On my first attempt, I went the Java Runtime.exec() plus mpiexec way. It worked well for small Hello World code with simple matrix computation and MPI function calls but it doesn't work when I told Runtime.exec() to launch my parallel structural analysis code. An excerpt of the error is attached at the end of this post.

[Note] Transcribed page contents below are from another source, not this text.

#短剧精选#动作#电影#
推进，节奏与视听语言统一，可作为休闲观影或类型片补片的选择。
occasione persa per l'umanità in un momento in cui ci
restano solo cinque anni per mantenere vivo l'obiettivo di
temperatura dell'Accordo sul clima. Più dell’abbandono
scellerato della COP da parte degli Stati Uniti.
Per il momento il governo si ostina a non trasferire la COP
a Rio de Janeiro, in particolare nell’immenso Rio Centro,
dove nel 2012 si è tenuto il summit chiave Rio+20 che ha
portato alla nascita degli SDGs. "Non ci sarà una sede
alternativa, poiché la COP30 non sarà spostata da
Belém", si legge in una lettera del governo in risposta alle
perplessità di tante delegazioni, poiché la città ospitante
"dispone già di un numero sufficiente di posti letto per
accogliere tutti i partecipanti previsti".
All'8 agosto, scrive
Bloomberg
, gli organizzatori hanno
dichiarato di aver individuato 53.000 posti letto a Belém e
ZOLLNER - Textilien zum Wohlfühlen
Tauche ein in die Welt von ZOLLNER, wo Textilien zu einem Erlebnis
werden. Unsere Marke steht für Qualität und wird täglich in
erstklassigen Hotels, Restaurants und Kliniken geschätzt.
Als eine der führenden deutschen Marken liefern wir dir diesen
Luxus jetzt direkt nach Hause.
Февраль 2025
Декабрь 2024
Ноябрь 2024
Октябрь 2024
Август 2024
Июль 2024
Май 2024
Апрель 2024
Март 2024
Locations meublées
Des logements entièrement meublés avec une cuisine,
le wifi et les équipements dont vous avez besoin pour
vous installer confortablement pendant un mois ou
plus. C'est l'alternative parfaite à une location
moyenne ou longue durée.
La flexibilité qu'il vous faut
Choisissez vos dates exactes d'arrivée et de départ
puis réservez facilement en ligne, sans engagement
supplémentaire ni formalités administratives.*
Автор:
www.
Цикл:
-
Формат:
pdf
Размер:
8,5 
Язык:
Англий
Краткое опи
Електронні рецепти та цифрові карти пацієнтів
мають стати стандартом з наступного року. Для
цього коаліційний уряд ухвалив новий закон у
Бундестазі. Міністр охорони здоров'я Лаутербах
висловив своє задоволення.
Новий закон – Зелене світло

I also looked at the Axis C++ way, which, for me, is the most direct (but painful) way to create a Web service from existing C code. From preliminary study, if I choose to avoid mpiexec to make a self-contained Web service, it seems like I will have to use the MPI_Comm_spawn function to initialize the master and the worker nodes. Looking at the sample codes, my feeling is that this is a bit much for me as I will have to learn how to use another toolkit -- the Axis C++ -- and to invest considerable time to be familiar enough to master it. I still remember how I spent almost one month in 2004 learning undocumented features of Apache Axis to create a custom serializer-deserializer module for my Java codes.

I also had a glance at CGI and again don't feel like investing my time in learning yet another technology.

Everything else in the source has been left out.